A little over a mile from the boat launch, Barbera and Grunewald began probing the bridge’s pilings with soft plastics on jigheads. Barbera piloted the boat with his trolling motor to allow him to fish both upcurrent and downcurrent on both spans, as well as under the spans. He was looking for a pattern about where the speckled trout were holding and feeding.
With a distinctive style, Barbera arched his baitcasting rod backwards over his head at the end of each cast to strip enough braided line off of the reel to create slack line. This allowed the bait to free-fall naturally. When he uses one of his rods loaded with monofilament line, he strips the slack out by hand.
“One of the biggest mistakes people make when fishing the bridges,” he tutored, “is to engage the reel as soon as the bait hits the water. Without slack, by the time the bait falls the 12 to 14 feet to the bottom, it is away from the piling.”

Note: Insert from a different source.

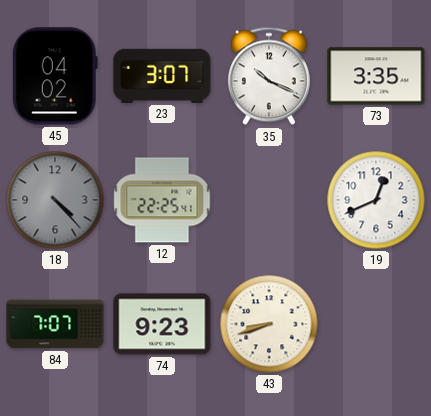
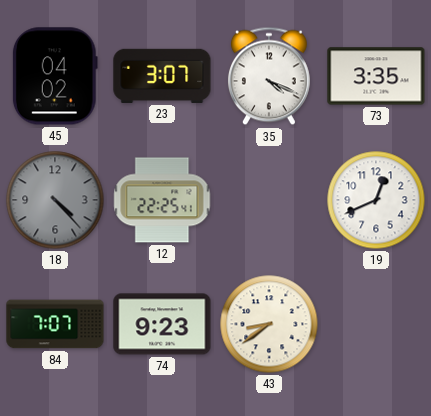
35: 10:19 -> 4:19
43: 8:42 -> 8:39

“Aggrahh,” he uttered a primal scream and shook the rod violently. “I always miss the first fish of the day.”
His hands were still shaking. Grunewald had already quietly put one in the boat.
Three casts later — bam! — Barbera hooked and landed his first speck. Still not settled down to business, he let the fish twist itself from his grasp and flip all over his hands and arms before he pinning it to his chest — to Grunewald’s vast amusement.

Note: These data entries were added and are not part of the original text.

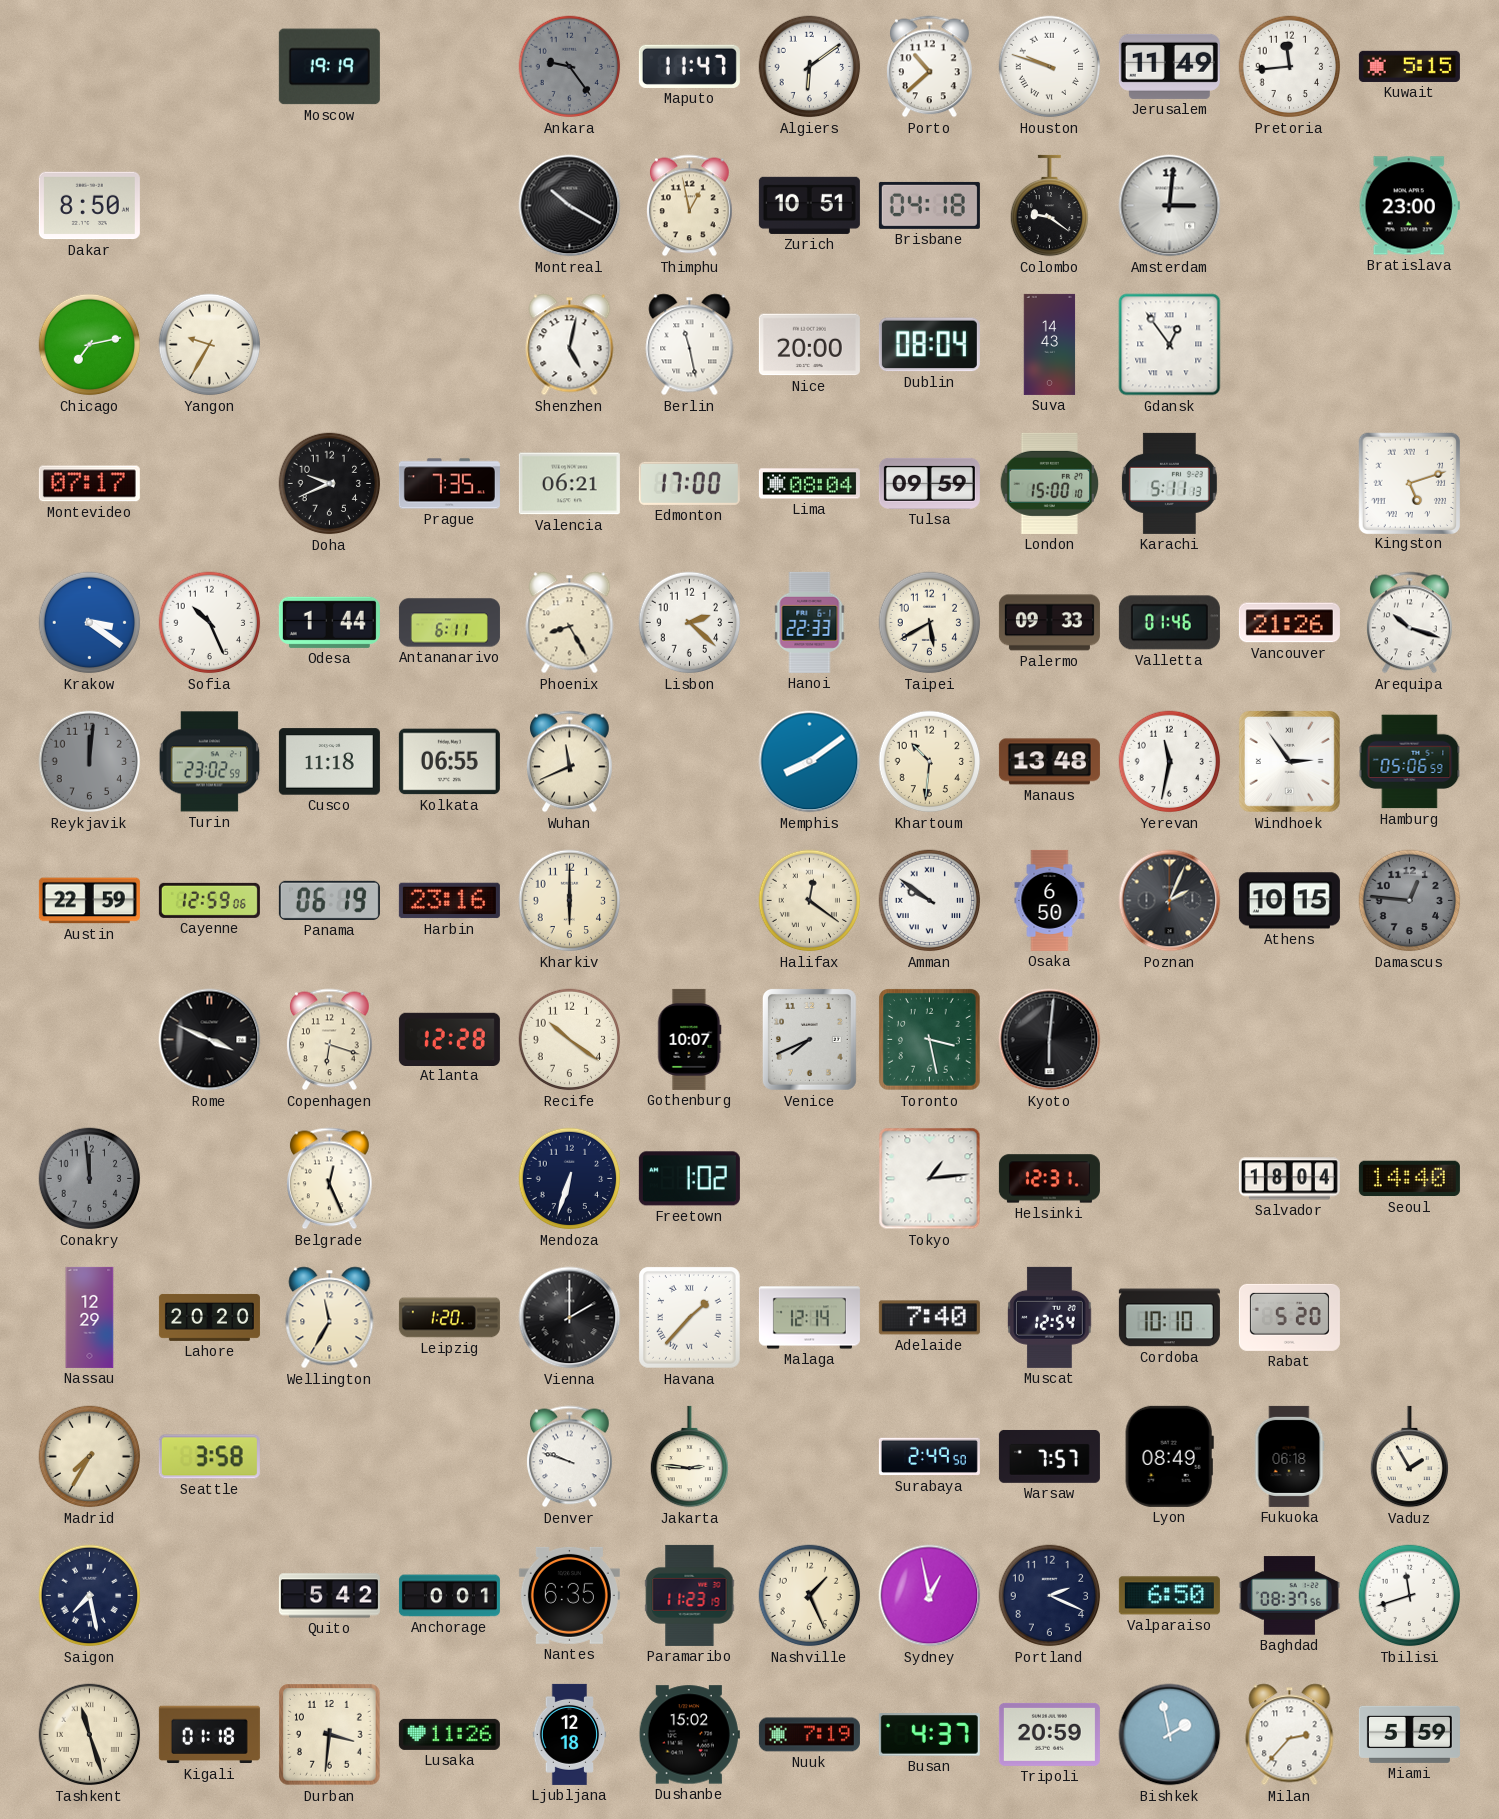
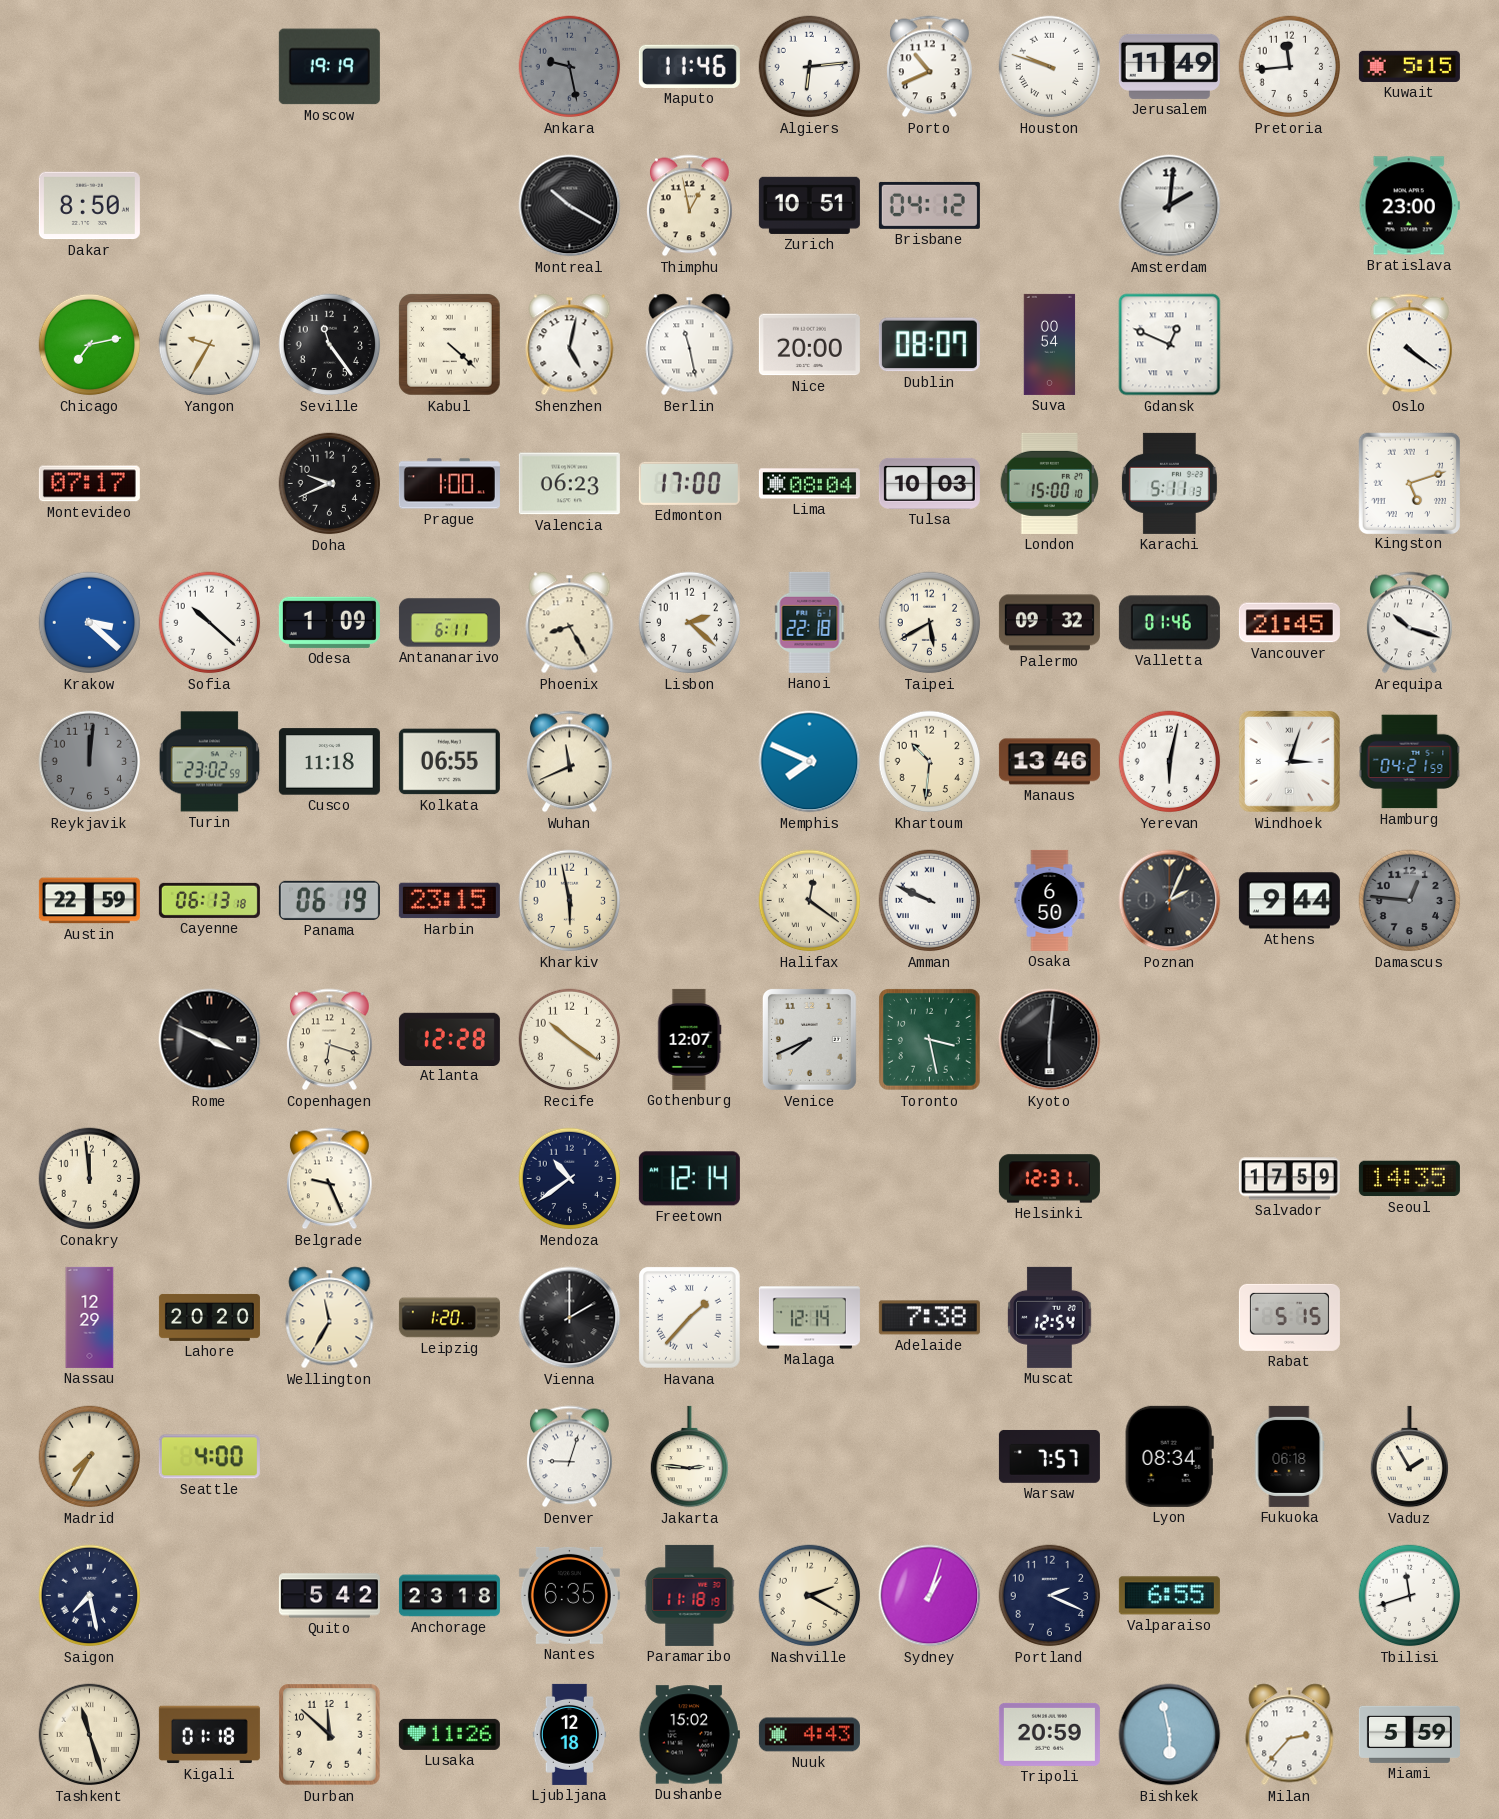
Ankara: 9:24 -> 9:28
Maputo: 11:47 -> 11:46
Algiers: 6:09 -> 6:14
Porto: 10:38 -> 10:41
Brisbane: 04:18 -> 04:12
Colombo: 9:21 -> none
Amsterdam: 3:01 -> 2:01
Seville: none -> 11:24
Kabul: none -> 4:22
Dublin: 08:04 -> 08:07
Suva: 14:43 -> 00:54
Gdansk: 12:54 -> 12:49
Oslo: none -> 4:21
Prague: 7:35 -> 1:00
Valencia: 06:21 -> 06:23
Tulsa: 09:59 -> 10:03
Krakow: 3:21 -> 3:22
Sofia: 10:26 -> 10:22
Odesa: 1:44 -> 1:09
Hanoi: 22:33 -> 22:18
Palermo: 09:33 -> 09:32
Vancouver: 21:26 -> 21:45
Memphis: 8:09 -> 7:49
Manaus: 13:48 -> 13:46
Yerevan: 11:32 -> 6:02
Windhoek: 2:54 -> 3:03
Hamburg: 05:06 -> 04:21
Cayenne: 12:59 -> 06:13
Harbin: 23:16 -> 23:15
Kharkiv: 6:00 -> 5:58
Amman: 9:51 -> 9:49
Athens: 10:15 -> 9:44
Gothenburg: 10:07 -> 12:07
Conakry dial: grey -> cream
Belgrade: 12:26 -> 9:26
Mendoza: 6:33 -> 10:39
Freetown: 1:02 -> 12:14
Tokyo: 1:14 -> none
Salvador: 18:04 -> 17:59
Seoul: 14:40 -> 14:35
Adelaide: 7:40 -> 7:38
Cordoba: 10:10 -> none
Rabat: 5:20 -> 5:15
Seattle: 3:58 -> 4:00
Denver: 9:48 -> 9:03
Surabaya: 2:49 -> none
Lyon: 08:49 -> 08:34
Anchorage: 0:01 -> 23:18
Paramaribo: 11:23 -> 11:18
Nashville: 1:26 -> 2:20
Sydney: 12:58 -> 1:03
Valparaiso: 6:50 -> 6:55
Baghdad: 08:37 -> none
Durban: 3:31 -> 11:52
Nuuk: 7:19 -> 4:43
Busan: 4:37 -> none
Bishkek: 1:58 -> 5:58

With opening jitters gone, Barbera became a picture of intense concentration, making focused predatory casts and striking quickly and viciously at each bump. Fueled by Copenhagen snuff and Diet Coke, the hyperkinetic angler tossed off a steady stream of one-liners: “He pulled my pants down,” after a strike and a miss. “That’s why I can’t sleep at night,” after a hook-up on a good fish.
Fishing at the Causeway is noisy — really noisy. A steady clonk, clonk, clonk reverberates under the bridge from cars passing overhead.

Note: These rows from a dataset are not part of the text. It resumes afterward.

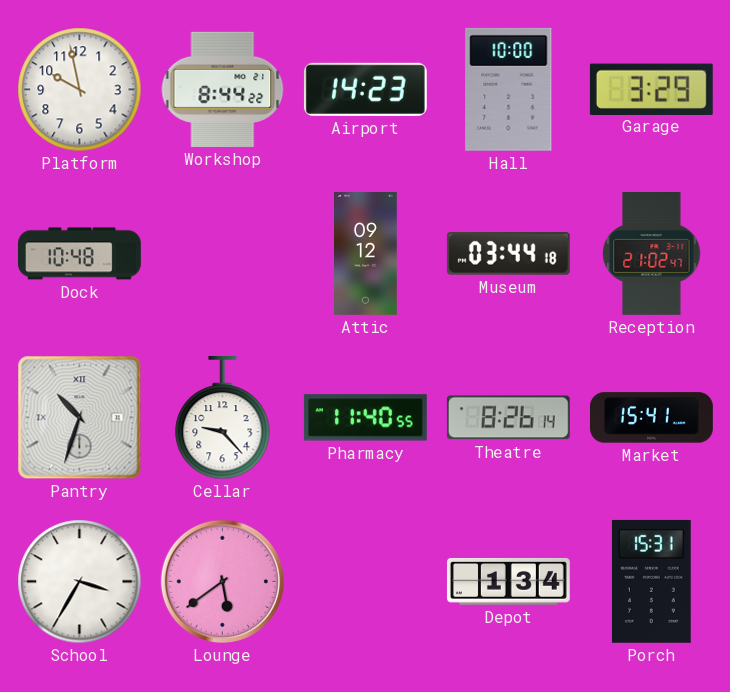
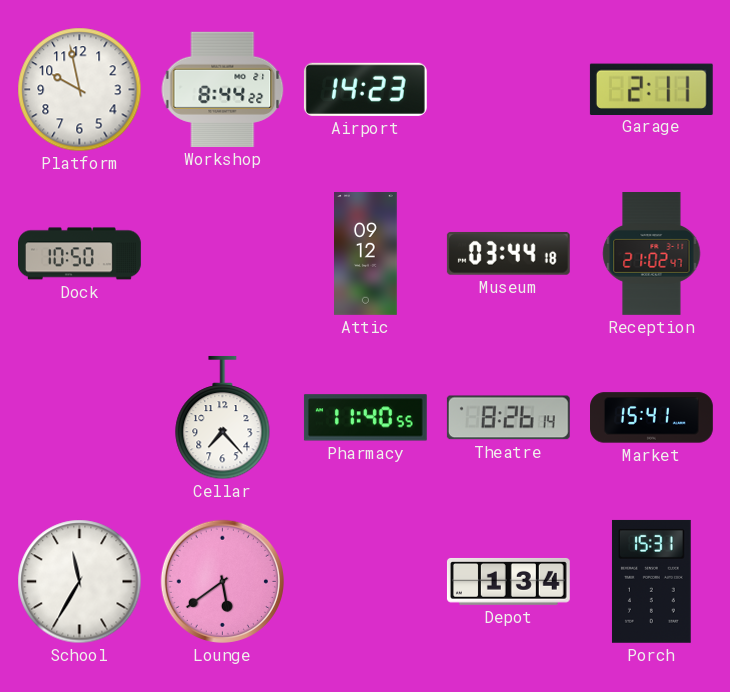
Hall: 10:00 -> none
Garage: 3:29 -> 2:11
Dock: 10:48 -> 10:50
Pantry: 10:33 -> none
Cellar: 9:23 -> 7:23
School: 3:35 -> 11:35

“You really become one with Mother Nature,” joked Grunewald in response to the noise.
Hailing originally from Marksville, she admitted she never fished in salt water before going to work for CCA.
“This is definitely different than cane poles and sac-a-lait,” she said with a grin.
Now, she and her husband Hampton fish the Causeway regularly in their new 24-foot Champion.
“It’s close to Baton Rouge and easy to make a day trip,” she said.
While the trout never came in a flurry, Barbera and Grunewald steadily picked up fish after fish.
“Fishing the Causeway isn’t for those who want to catch a limit of any size fish and get off the water by 9 a.m.,” Barbera said. “Action here is slow but steady, but the fish are nice-sized.”
Barbera fishes for speckled trout along the Causeway for an estimated 40 of his 65 days or so on the water each year. He says that, by far, the most common bait he uses is the Deadly Dudley Terror Tail Jr. in midnight blue moon with a chartreuse tail.
Other lures used include Deadly Dudley Straight Tails and Bay Choveys, Bass Assassin Straight Tails, Norton Sand Eels and “a little Berkley Gulp! every now and then.” Other favorite colors are regular blue moon, salt and pepper and root beer.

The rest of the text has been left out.